Safe to use += operator to create a new std::map entry using []?

Question

Let's say I have a std::map<int, int> , would it be safe to do this?

std::map<int, int> m_map;
m_map[0] += 1;

If the key 0 didn't exist in the map when I do this, how would it know what value to add 1 to?

What I'm hoping is that std::map handles this by performing an = instead of += in the case where the value creates a new entry in the map. This would spare me from having to do:

std::map<int, int>::iterator it = m_map.find(0);
if(it != m_map.end()) {
    it->second += 1;
}
else {
    m_map[0] = 1;
}

Answer 1

An element inserted into a map on invoke of operator[] due to a previously-unmapped key is value-initialized . If you've not seen that syntax, consider the special meaning the () has in the following code snippet. The parens are important.
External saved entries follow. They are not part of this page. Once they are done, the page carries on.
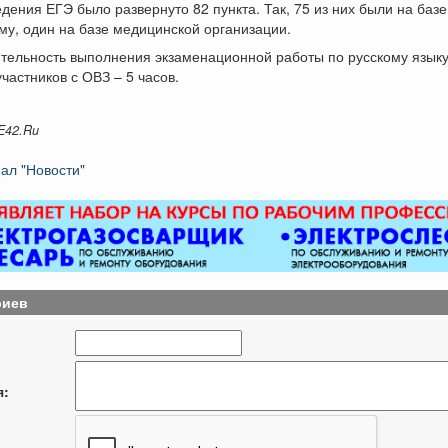
дения ЕГЭ было развернуто 82 пункта. Так, 75 из них были на баз
му, один на базе медицинской организации.
ельность выполнения экзаменационной работы по русскому языку 
участников с ОВЗ – 5 часов.
E42.Ru
ал "Новости"
риев
я:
They introduce an different trip down the initialization tree than default-initialization . Both are important; both are laid out by the language standard.

int i = int();

As it turns out, value initialization for scalars (including pointers) eventually succumbs to zero-initialization . Though odd looking, the prior snippet value-initializes an instance of int , which becomes zero-initialization since int is a scalar, then copies it to i . (To be fair, there will almost certainly be some eliding, but the fundamentals are as-presented).

Regardless, due to that feature, you can rest assured when you do this:

m_map[0] += 1;

or even this:

++m_map[0];

if the index wasn't mapped prior, a value-initialized element is added, which will zero-initialize for scalars, which means you'll officially starting out with zero .

It is worth mentioning that a similar activity happens for any type with an implicitly declared constructor. Whether trivial or not, something interesting happens.

struct S { int a; int b; };
std::map<int, S> mymap;

++mymap[0].a;

Is the a member mapped to 0 in our container reliably 1 after the above executes? Yes , it is. Further, consider this:

struct S { int a; std::string str; };
std::map<int, S> mymap;

++mymap[0].a;

Now S has a non-trivial implicit constructor (it has to, as it must construct str ). But is the a member mapped to 0 in our container still reliably zero-initialized (and therefore 1 after the above line)? Yes , it is.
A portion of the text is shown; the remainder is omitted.